Just when you think the federal government’s intrusion into our private lives couldn’t possibly get any worse — it does.

As many as 227 million Americans may be compelled to disclose intimate details of their families and financial lives — including their Social Security numbers — in a new national database being assembled by two federal agencies.

The Federal Housing Finance Agency and the Consumer Financial Protection Bureau posted an April 16 Federal Register notice of an expansion of their joint National Mortgage Database Program to include personally identifiable information that reveals actual users, a reversal of previously stated policy.

FHFA will manage the database and share it with CFPB. A CFPB internal planning document for 2013-17 describes the bureau as monitoring 95 percent of all mortgage transactions.

The documents reveal the truth, even as the head of the behemoth CFPB, Richard Cordray, has denied what the documents reveal.

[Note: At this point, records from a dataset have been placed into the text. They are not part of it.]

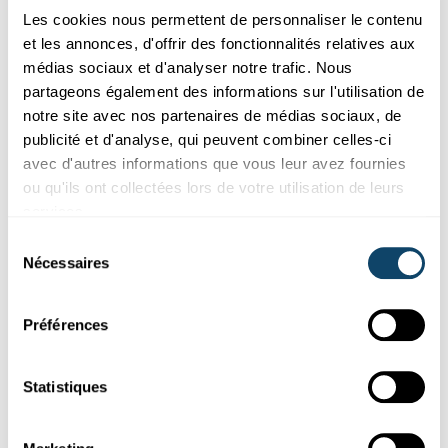
survenir.
Les cookies nous permettent de personnaliser le contenu
LIST
,
FNR
et les annonces, d'offrir des fonctionnalités relatives aux
médias sociaux et d'analyser notre trafic. Nous
partageons également des informations sur l'utilisation de
notre site avec nos partenaires de médias sociaux, de
publicité et d'analyse, qui peuvent combiner celles-ci
avec d'autres informations que vous leur avez fournies
ou qu'ils ont collectées lors de votre utilisation de leurs
services.
Sélection
Nécessaires
du
consentement
Préférences
EAU
L’eau présente sur la Terre est sans cesse en
Statistiques
mouvement
Lizzie est fascinée : Laurent Pfister explique que la pluie fait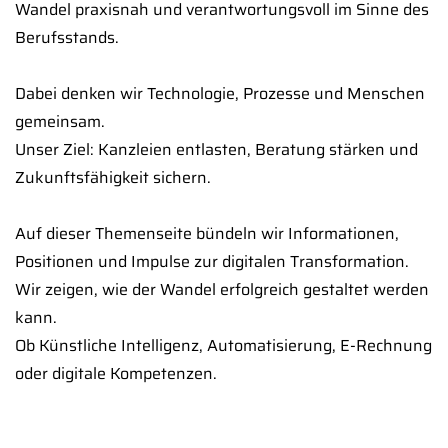
Wandel praxisnah und verantwortungsvoll im Sinne des
Berufsstands.
Dabei denken wir Technologie, Prozesse und Menschen
gemeinsam.
Unser Ziel: Kanzleien entlasten, Beratung stärken und
Zukunftsfähigkeit sichern.
Auf dieser Themenseite bündeln wir Informationen,
Positionen und Impulse zur digitalen Transformation.
Wir zeigen, wie der Wandel erfolgreich gestaltet werden
kann.
Ob Künstliche Intelligenz, Automatisierung, E-Rechnung
oder digitale Kompetenzen.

Earlier this year, Cordray tried to assuage concerned lawmakers during a Jan. 28 hearing of Hensarling’s panel, saying repeatedly the database will only contain “aggregate” information with no personal identifiers.

But under the April register notice, the database expansion means it will include a host of data points, including a mortgage owner’s name, address, Social Security number, all credit card and other loan information and account balances.

I’ll be kind and say Mr. Cordray was uninformed. But don’t worry, I’m sure he’s now mad as hell.